在多元统计过程控制的研究中，越来越多的学者开始关注到矩阵数据的在线监控问题。矩阵数据通常可被拉直为向量数据再进行监控，但拉直操作破坏了矩阵数据的原有结构信息。而2DPCA方法直接对矩阵数据进行特征提取，可保留矩阵的结构特征。因此，利用2DPCA方法研究矩阵值时间序列的统计监控及推断是有意义的。首先基于2DPCA方法对矩阵数据进行正交投影获取特征，通过融合这些特征构造监控统计量；其次证明了该监控统计量的极限分布为卡方分布，并利用该分布进行统计推断。模拟实验表明：该方法理论正确；当样本容量较大时，该方法相对于同类方法表现更优。

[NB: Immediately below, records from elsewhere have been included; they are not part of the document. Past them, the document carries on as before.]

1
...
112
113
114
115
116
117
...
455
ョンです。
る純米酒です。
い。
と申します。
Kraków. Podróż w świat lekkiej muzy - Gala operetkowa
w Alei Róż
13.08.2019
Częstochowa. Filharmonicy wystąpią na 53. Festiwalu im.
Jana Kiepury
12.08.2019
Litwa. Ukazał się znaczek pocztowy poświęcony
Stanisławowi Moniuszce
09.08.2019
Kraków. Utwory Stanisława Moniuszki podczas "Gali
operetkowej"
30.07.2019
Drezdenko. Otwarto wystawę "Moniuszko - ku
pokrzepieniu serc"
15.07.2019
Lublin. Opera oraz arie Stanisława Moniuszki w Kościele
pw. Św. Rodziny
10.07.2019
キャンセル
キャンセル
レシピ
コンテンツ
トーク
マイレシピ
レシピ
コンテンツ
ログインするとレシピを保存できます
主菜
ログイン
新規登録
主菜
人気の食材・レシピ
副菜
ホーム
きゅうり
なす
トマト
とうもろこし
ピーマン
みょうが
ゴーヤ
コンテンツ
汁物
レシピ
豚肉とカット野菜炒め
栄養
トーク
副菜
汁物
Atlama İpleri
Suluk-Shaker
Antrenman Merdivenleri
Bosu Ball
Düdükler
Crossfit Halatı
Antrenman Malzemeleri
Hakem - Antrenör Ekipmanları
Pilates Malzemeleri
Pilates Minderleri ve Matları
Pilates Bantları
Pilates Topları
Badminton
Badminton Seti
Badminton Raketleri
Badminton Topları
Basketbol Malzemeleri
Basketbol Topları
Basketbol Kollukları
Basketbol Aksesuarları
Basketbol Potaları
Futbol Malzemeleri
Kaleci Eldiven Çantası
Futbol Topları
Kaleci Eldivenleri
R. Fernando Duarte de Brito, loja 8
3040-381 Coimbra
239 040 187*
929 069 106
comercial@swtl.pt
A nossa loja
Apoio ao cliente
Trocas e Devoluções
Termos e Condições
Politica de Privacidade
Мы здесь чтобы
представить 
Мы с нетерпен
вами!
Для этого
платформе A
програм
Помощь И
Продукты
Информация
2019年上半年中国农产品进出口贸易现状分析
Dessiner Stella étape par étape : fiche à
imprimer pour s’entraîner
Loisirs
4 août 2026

Statistical Monitoring and Inference of Matrix Time Series Based on 2DPCA

In the field of multivariate statistical process control, more and more scholars begin to pay attention to the online monitoring of matrix data. Matrix data can usually be reshaped into vector data and then monitored, but the reshape operation destroys the original structure information of matrix data. The 2DPCA method directly extracts the features of the matrix data and can retain the structural features of the matrix. Therefore, it is meaningful to use the 2DPCA method to study the statistically monitoring and inference of the matrix data time series. Based on the 2DPCA method, an orthogonal projection is performed on the matrix data to obtain features, and the monitoring statistics are constructed by using these features. Finally, it is proved that the limit distribution of the monitoring statistics is Chi-square distribution, and the statistical inference is carried out by using this distribution. Simulation experiments show that the method is theoretically correct, and when the sample size is large, the proposed method performs better than similar methods.